• _Assigned task_: Please copy the records below word for word, leaving out the pictures.

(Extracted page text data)
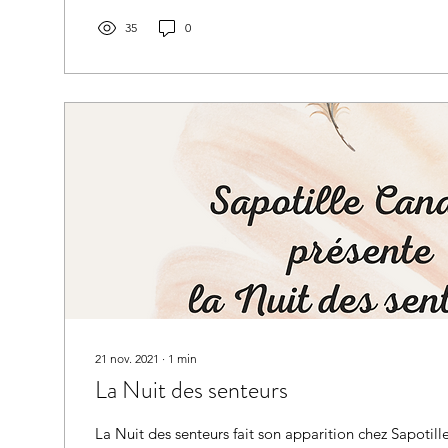
35
0
21 nov. 2021
∙
1
min
La Nuit des senteurs
La Nuit des senteurs fait son apparition chez Sapotill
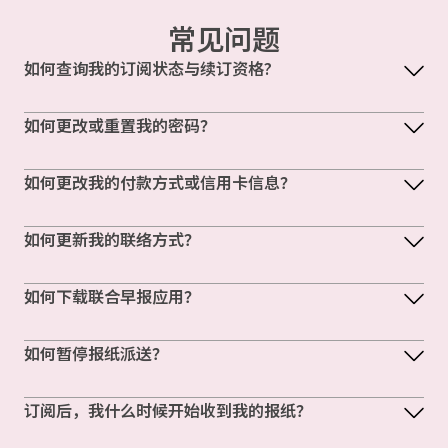
常见问题
如何查询我的订阅状态与续订资格?
如何更改或重置我的密码？
如何更改我的付款方式或信用卡信息？
如何更新我的联络方式？
如何下载联合早报应用？
如何暂停报纸派送？
订阅后，我什么时候开始收到我的报纸？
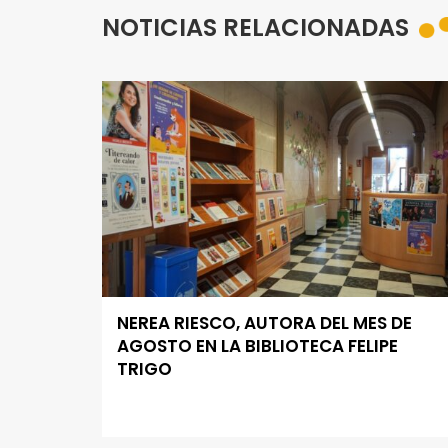
NOTICIAS RELACIONADAS
NEREA RIESCO, AUTORA DEL MES DE
AGOSTO EN LA BIBLIOTECA FELIPE
TRIGO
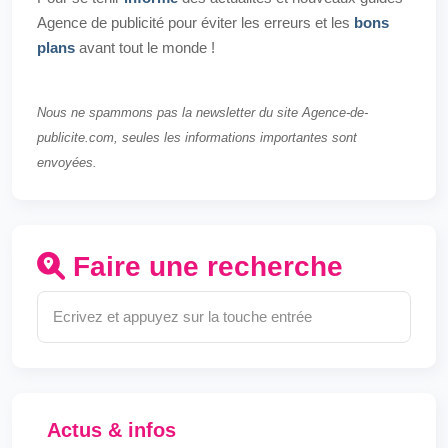
Agence de publicité pour éviter les erreurs et les
bons
plans
avant tout le monde !
Nous ne spammons pas la newsletter du site Agence-de-
publicite.com, seules les informations importantes sont
envoyées.
Faire une recherche
Actus & infos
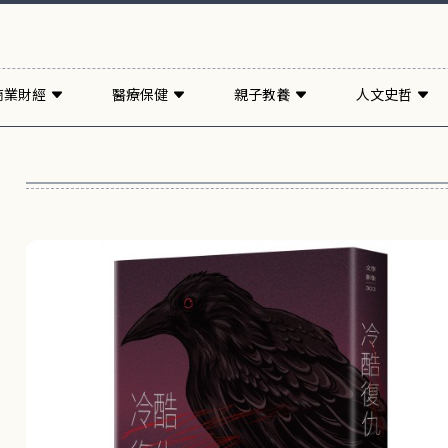
商業財經
醫療保健
親子教養
人文史哲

• _Task answer_:
35
0
21 nov. 2021
∙
1
min
La Nuit des senteurs
La Nuit des senteurs fait son apparition chez Sapotill
常见问题
如何查询我的订阅状态与续订资格?
如何更改或重置我的密码？
如何更改我的付款方式或信用卡信息？
如何更新我的联络方式？
如何下载联合早报应用？
如何暂停报纸派送？
订阅后，我什么时候开始收到我的报纸？
NOTICIAS RELACIONADAS
NEREA RIESCO, AUTORA DEL MES DE
AGOSTO EN LA BIBLIOTECA FELIPE
TRIGO
Agence de publicité pour éviter les erreurs et les
bons
plans
avant tout le monde !
Nous ne spammons pas la newsletter du site Agence-de-
publicite.com, seules les informations importantes sont
envoyées.
Faire une recherche
Actus & infos
商業財經
醫療保健
親子教養
人文史哲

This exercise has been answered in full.